Polish Chicken Meatballs2014-03-20
- Servings : 6
- Prep Time : 15m
- Cook Time : 30m
- Ready In : 0m
A very traditional polish meatball made from chicken. The Eastern European meatballs are absolutely my favorite!
1 lb ground chicken breast
1 large carrot, finely grated
2 small onions, finely grated
5 garlic cloves, minced
1/2 cup Panko breadcrumbs
1 cup peas, thawed
2 tbsp olive oil
3 tsp sweet paprika
1/2 tsp cinnamon
1/2 tsp allspice
1/4 tsp nutmeg
2 chicken bouillon cubes
2 cups fat free chicken broth
2 tbsp fresh flat-leaf parsley, minced, plus more for garnish
Salt and pepper to taste
1) In a large bowl, combine the ground chicken, carrot, 1 onion, 3 garlic cloves, egg, Panko, 1 tsp paprika, cinnamon, nutmeg, allspice, 2 tbsp parsley, and salt & pepper. Mix with hands until well combined.
With hands, form meat into about 24 balls, and then slightly flatten. Place on a platter, cover and refrigerate for at least 1 hour.
2) Heat 1 tbsp oil in a large nonstick skillet, over medium high heat. Cook the meatball patties in the pan, covered with a lid, until browned, for about 4 minutes on each side. You may need to work in batches to avoid overcrowding the pan. Add the remaining olive oil as needed for each batch.
3) Once meatball patties are cooked, transfer to a plate and set aside.

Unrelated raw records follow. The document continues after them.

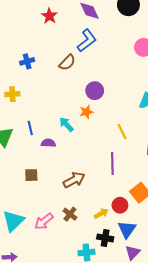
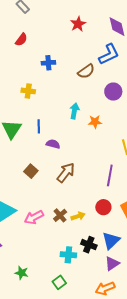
purple circle: (95, 91) -> (113, 92), moved
cyan arrow: (66, 124) -> (74, 111), moved, turned 42
brown square: (31, 175) -> (31, 171), turned 32
brown arrow: (74, 180) -> (66, 173), moved, turned -35
red circle: (120, 205) -> (103, 207), moved
yellow arrow: (101, 213) -> (78, 216), moved

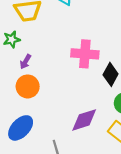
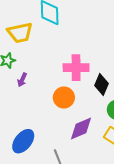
orange circle: (28, 86) -> (64, 97), moved

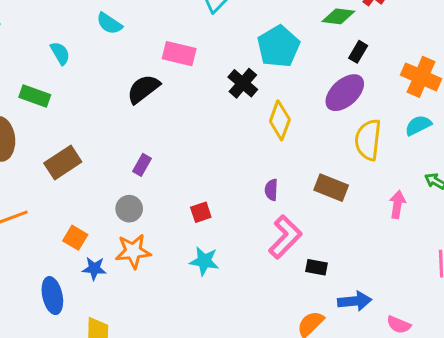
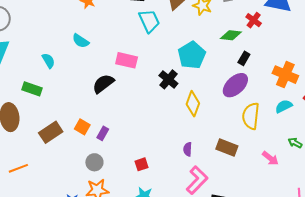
pink arrow: (397, 204) -> (270, 158), turned 120
orange square: (75, 238) -> (82, 127), moved

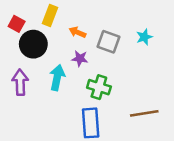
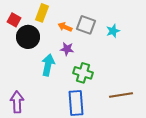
cyan star: (144, 37) -> (113, 31), moved
gray square: (108, 42) -> (86, 25), moved
purple arrow: (20, 82) -> (17, 102), moved

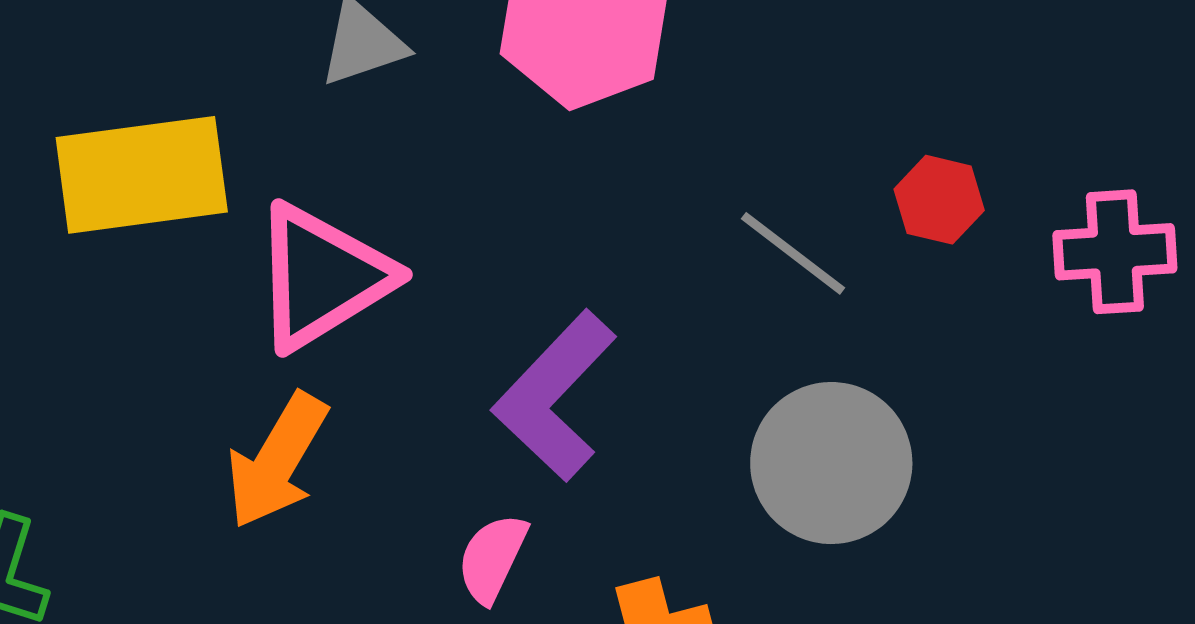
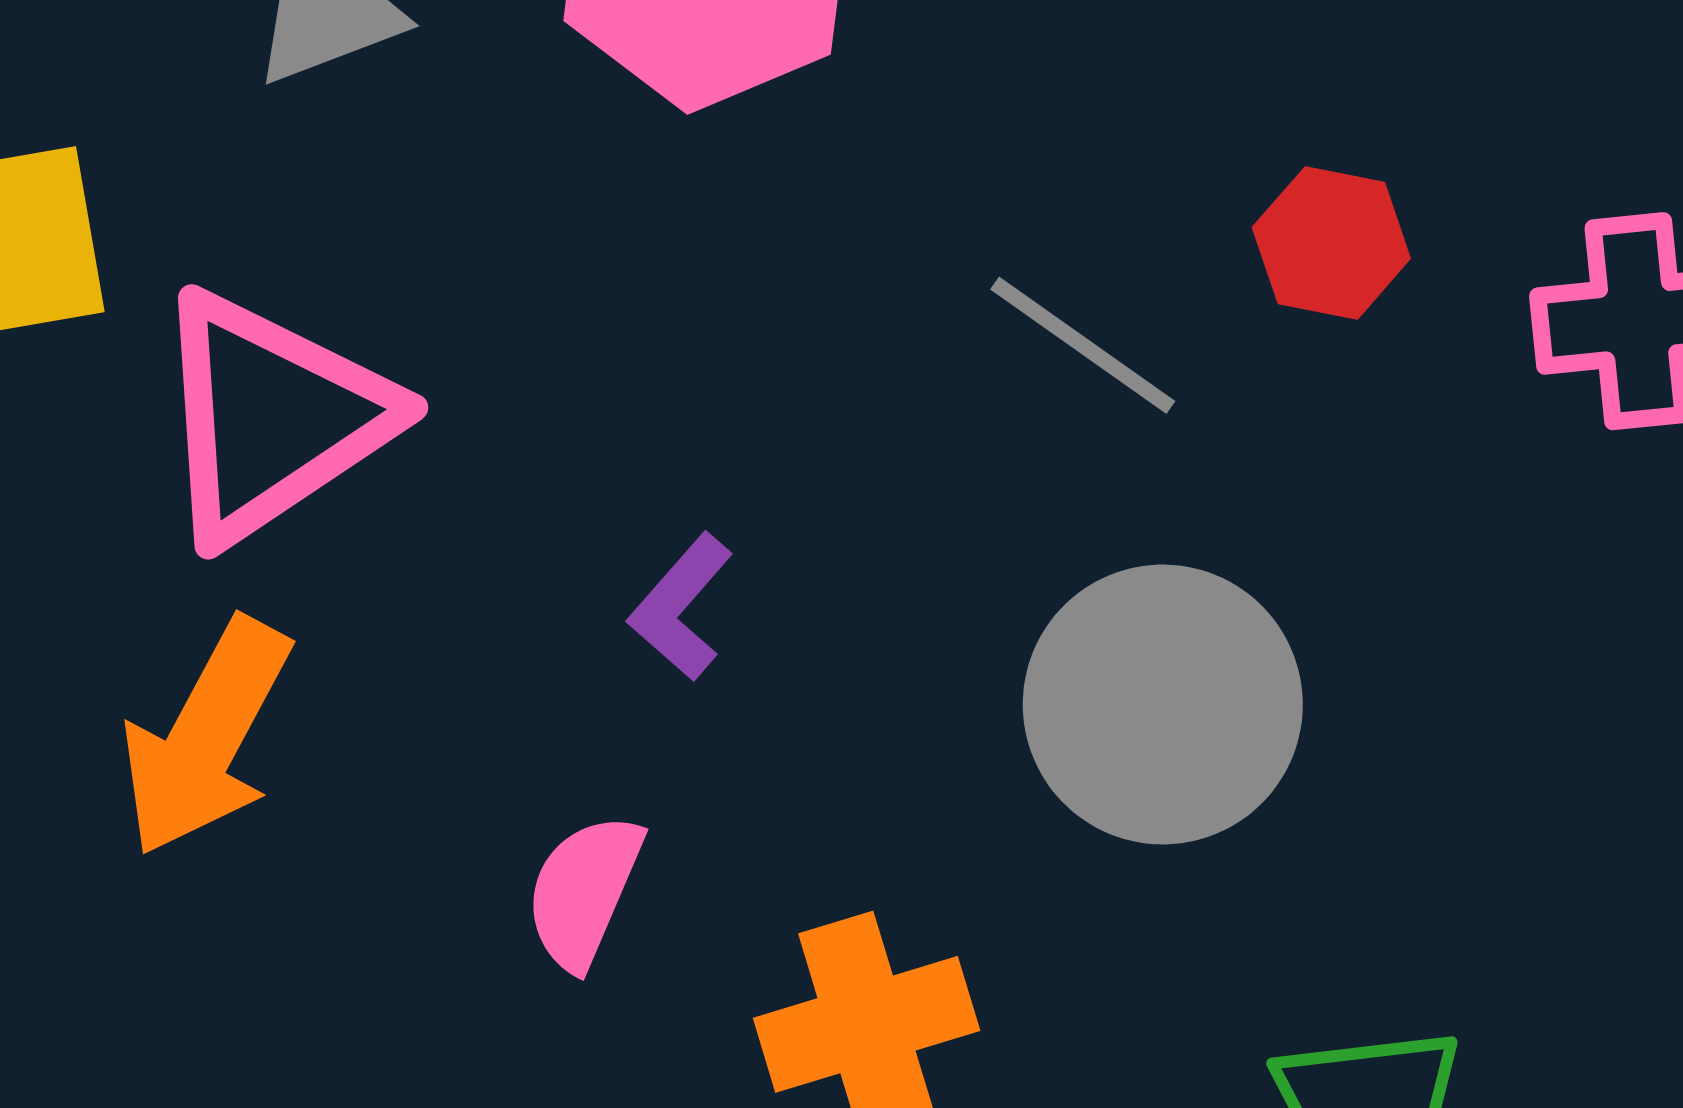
purple L-shape: (555, 396) -> (681, 607), size x0.5

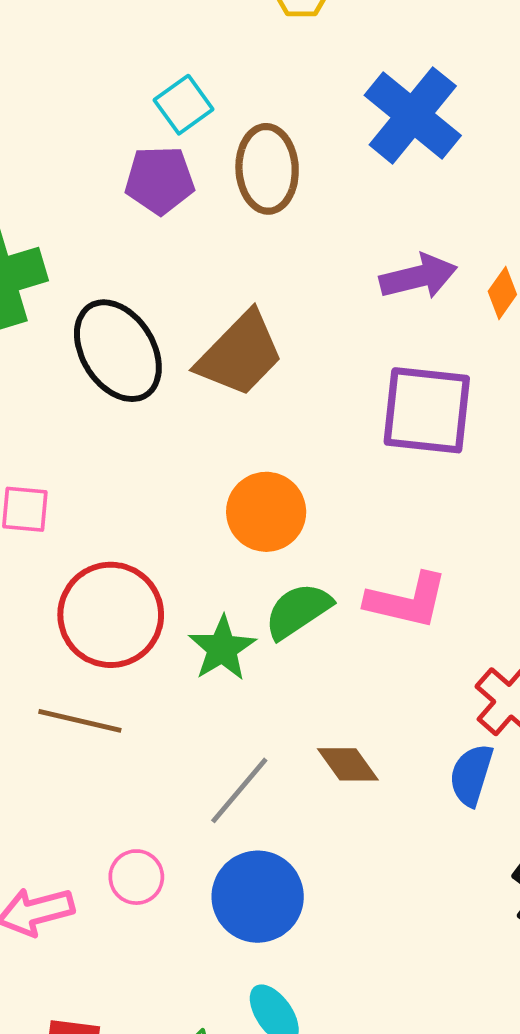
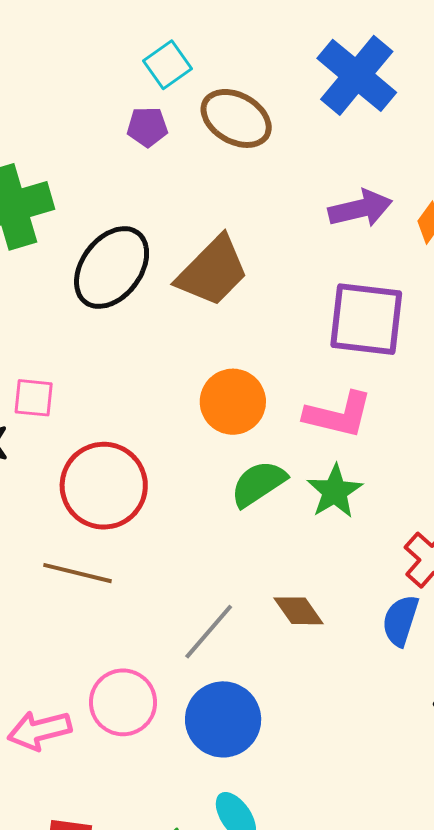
brown ellipse: (267, 169) -> (236, 118), turned -58
purple pentagon: (160, 180) -> (147, 127), size x0.7
black ellipse: (118, 351) -> (112, 268), turned 68
pink L-shape: (407, 601) -> (338, 415), moved
green star: (222, 648) -> (335, 491), moved
pink circle: (136, 877) -> (123, 702), size x1.5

4) Now add in the remaining onion and garlic to the same skillet, and cook until onions are soft and translucent (about 3 minutes), scraping up any browned bits from the bottom of the pan while you cook.
5) Add in stock and bouillon and bring to a simmer.
6) Stir in remaining paprika, and season with salt & pepper as desired.
7) Now turn the heat down to medium low, and return the chicken patties to the pan. Cover and cook for an additional 15 minutes. Add in the peas, and cook for another 5 minutes or until the peas are heated through.
8) Garnish with fresh parsley and serve.